WHAT TO PRODUCE: Pull out of the data below the stretch of lines bounded by the one containing "レート（ビジネス文書形式）（デザイ" and the one containing "現）（ワード Word）", both bounds included, unchanged.

DATA SUPPLIED Start Marker

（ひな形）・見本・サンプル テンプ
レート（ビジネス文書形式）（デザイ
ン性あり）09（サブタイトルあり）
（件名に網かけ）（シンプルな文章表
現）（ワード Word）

DATA SUPPLIED End Marker
DATA SUPPLIED Start Marker

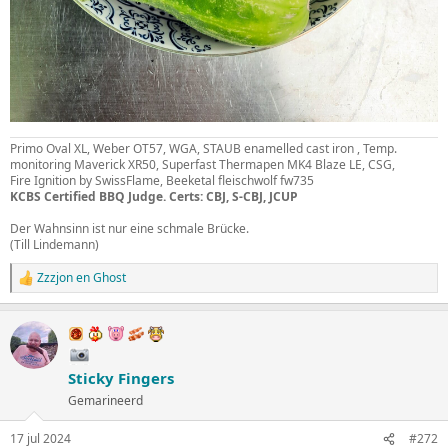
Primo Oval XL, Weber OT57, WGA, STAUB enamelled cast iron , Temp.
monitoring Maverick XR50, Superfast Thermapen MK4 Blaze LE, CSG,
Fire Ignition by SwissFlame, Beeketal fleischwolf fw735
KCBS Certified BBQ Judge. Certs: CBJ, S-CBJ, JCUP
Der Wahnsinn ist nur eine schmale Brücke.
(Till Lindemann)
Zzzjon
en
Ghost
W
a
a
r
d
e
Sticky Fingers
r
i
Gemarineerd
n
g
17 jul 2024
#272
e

DATA SUPPLIED End Marker

SOLUTION FOR THIS TASK:
レート（ビジネス文書形式）（デザイ
ン性あり）09（サブタイトルあり）
（件名に網かけ）（シンプルな文章表
現）（ワード Word）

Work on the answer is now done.